Le je et le nous

Le « je » ne tient pas sans nous ; le « nous » ne tient pas sans un je conscient de l’enjeu. Il faut cette particularité du je conscient pour édifier un nous conscient et vivant. Même si le je éphémère est porteur de ses illusions existentielles, il progresse en lui-même, il chemine et se forme, à la fois dans ses chaînes et dans sa liberté, et ses fautes, en fonction de sa bonne volonté et uniquement sous sa conduite. Bref, (ce) je m’assume. Aussi grâce aux autres. Aussi bien par les maux que par les biens. Pensant tout de même que la souffrance n’est pas appelée, ni pour moi, ni pour personne.
Cette souffrance, comme des poisons et des venins dans nos chairs, il n’en faut plus. Nous avons eu notre dose, comprenez. Nous ressentons celles des hommes et des êtres vivants, cela se transmet, comme des vibrations et des secousses sismiques. De même que la joie et le bonheur sont communicatifs, mais non pas de la com, de la propagande. Là, c’est toujours chargé de toxiques, et cela nous rend stupides, et fixés dans l’impasse.
Il est possible que ceci se soit passé ainsi : un jour est apparue cette conscience d’un je en un je quelconque, se sentant à raison autre que tous les autres, détaché du corps commun. Avec tous les dangers qui purent en découler. Mais aussi toutes les possibilités de construction pour le motif de la cohérence intime ou interne d’un je enclos en lui-même. Cohérence, n’est peut-être pas le mot, disons ce sentiment d’être unique. Non pas supérieur, ni inférieur, mais où je n’ai de compte à rendre qu’à moi-même, sans devoir obéir à une conscience ou un esprit que je récuse ou qui ne m’éclaire pas.
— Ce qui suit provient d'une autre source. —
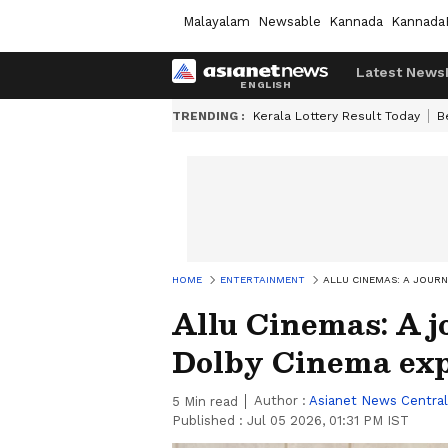
Malayalam
Newsable
Kannada
Kannada
Latest News
TRENDING :
Kerala Lottery Result Today
B
HOME
ENTERTAINMENT
ALLU CINEMAS: A JOURN
Allu Cinemas: A j
Dolby Cinema ex
Author :
Asianet News Central
5
Min read
Published :
Jul 05 2026, 01:31 PM IST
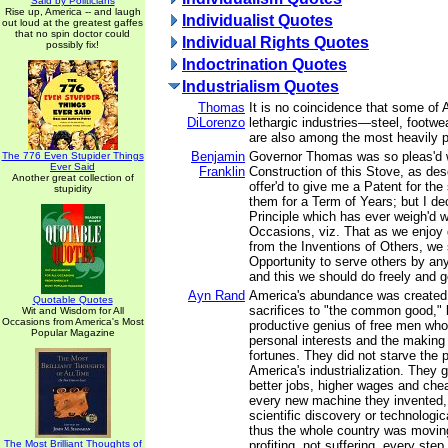
Said by Politicians
Rise up, America -- and laugh
Individualist Quotes
out loud at the greatest gaffes
that no spin doctor could
Individual Rights Quotes
possibly fix!
Indoctrination Quotes
Industrialism Quotes
Thomas
It is no coincidence that some of
DiLorenzo
lethargic industries—steel, footwea
are also among the most heavily p
Benjamin
Governor Thomas was so pleas'd w
The 776 Even Stupider Things
Ever Said
Franklin
Construction of this Stove, as descr
Another great collection of
offer'd to give me a Patent for the
stupidity
them for a Term of Years; but I dec
Principle which has ever weigh'd 
Occasions, viz. That as we enjoy
from the Inventions of Others, we 
Opportunity to serve others by any
and this we should do freely and g
Ayn Rand
America's abundance was created 
Quotable Quotes
sacrifices to "the common good," 
Wit and Wisdom for All
Occasions from America's Most
productive genius of free men who
Popular Magazine
personal interests and the making 
fortunes. They did not starve the 
America's industrialization. They 
better jobs, higher wages and che
every new machine they invented,
scientific discovery or technologi
thus the whole country was movin
The Most Brilliant Thoughts of
profiting, not suffering, every step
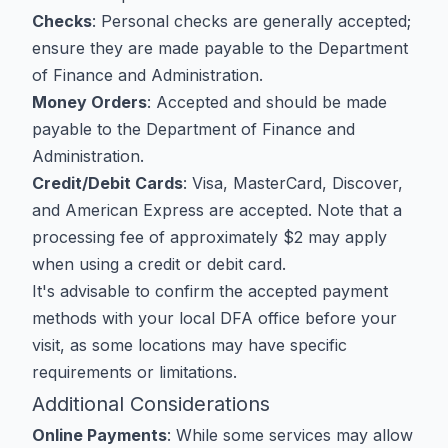
Checks
: Personal checks are generally accepted;
ensure they are made payable to the Department
of Finance and Administration.
Money Orders
: Accepted and should be made
payable to the Department of Finance and
Administration.
Credit/Debit Cards
: Visa, MasterCard, Discover,
and American Express are accepted. Note that a
processing fee of approximately $2 may apply
when using a credit or debit card.
It's advisable to confirm the accepted payment
methods with your local DFA office before your
visit, as some locations may have specific
requirements or limitations.
Additional Considerations
Online Payments
: While some services may allow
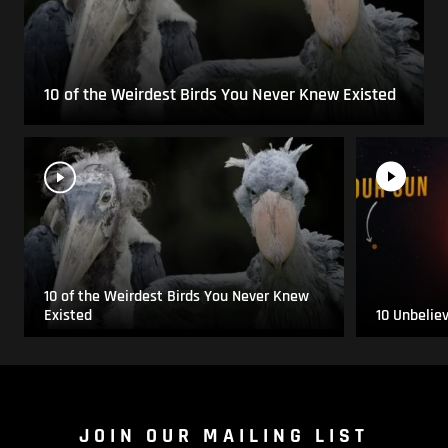
10 of the Weirdest Birds You Never Knew Existed
10 of the Weirdest Birds You Never Knew
Existed
10 Unbelie
JOIN OUR MAILING LIST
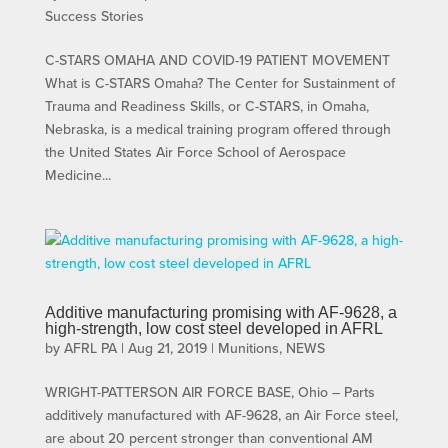
Success Stories
C-STARS OMAHA AND COVID-19 PATIENT MOVEMENT
What is C-STARS Omaha? The Center for Sustainment of
Trauma and Readiness Skills, or C-STARS, in Omaha,
Nebraska, is a medical training program offered through
the United States Air Force School of Aerospace
Medicine...
Additive manufacturing promising with AF-9628, a
high-strength, low cost steel developed in AFRL
by
AFRL PA
|
Aug 21, 2019
|
Munitions
,
NEWS
WRIGHT-PATTERSON AIR FORCE BASE, Ohio – Parts
additively manufactured with AF-9628, an Air Force steel,
are about 20 percent stronger than conventional AM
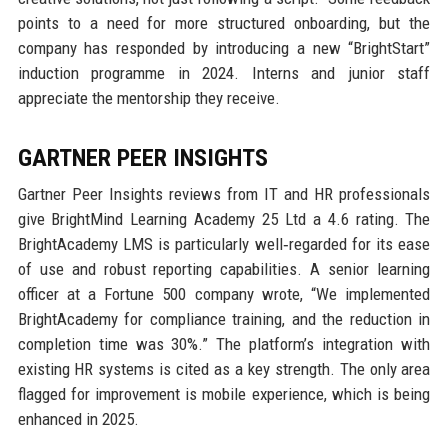
points to a need for more structured onboarding, but the
company has responded by introducing a new “BrightStart”
induction programme in 2024. Interns and junior staff
appreciate the mentorship they receive.
GARTNER PEER INSIGHTS
Gartner Peer Insights reviews from IT and HR professionals
give BrightMind Learning Academy 25 Ltd a 4.6 rating. The
BrightAcademy LMS is particularly well‑regarded for its ease
of use and robust reporting capabilities. A senior learning
officer at a Fortune 500 company wrote, “We implemented
BrightAcademy for compliance training, and the reduction in
completion time was 30%.” The platform’s integration with
existing HR systems is cited as a key strength. The only area
flagged for improvement is mobile experience, which is being
enhanced in 2025.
Tout cela pour se rendre vers les lieux inconnus, sans y entraîner les autres ni se faire perdre. On a un droit fondamental, c’est de voir la lumière, et de ne pas subir les souffrances indues.
Je repense à ce qui est peut-être à l’origine de ma détermination au cours de mon enfance heureuse. Ce fut un jour cette dame agonisante comme morte sur la chaussée, d’où sortait du sang de sa bouche. À cela on ne peut opposer qu’un non définitif.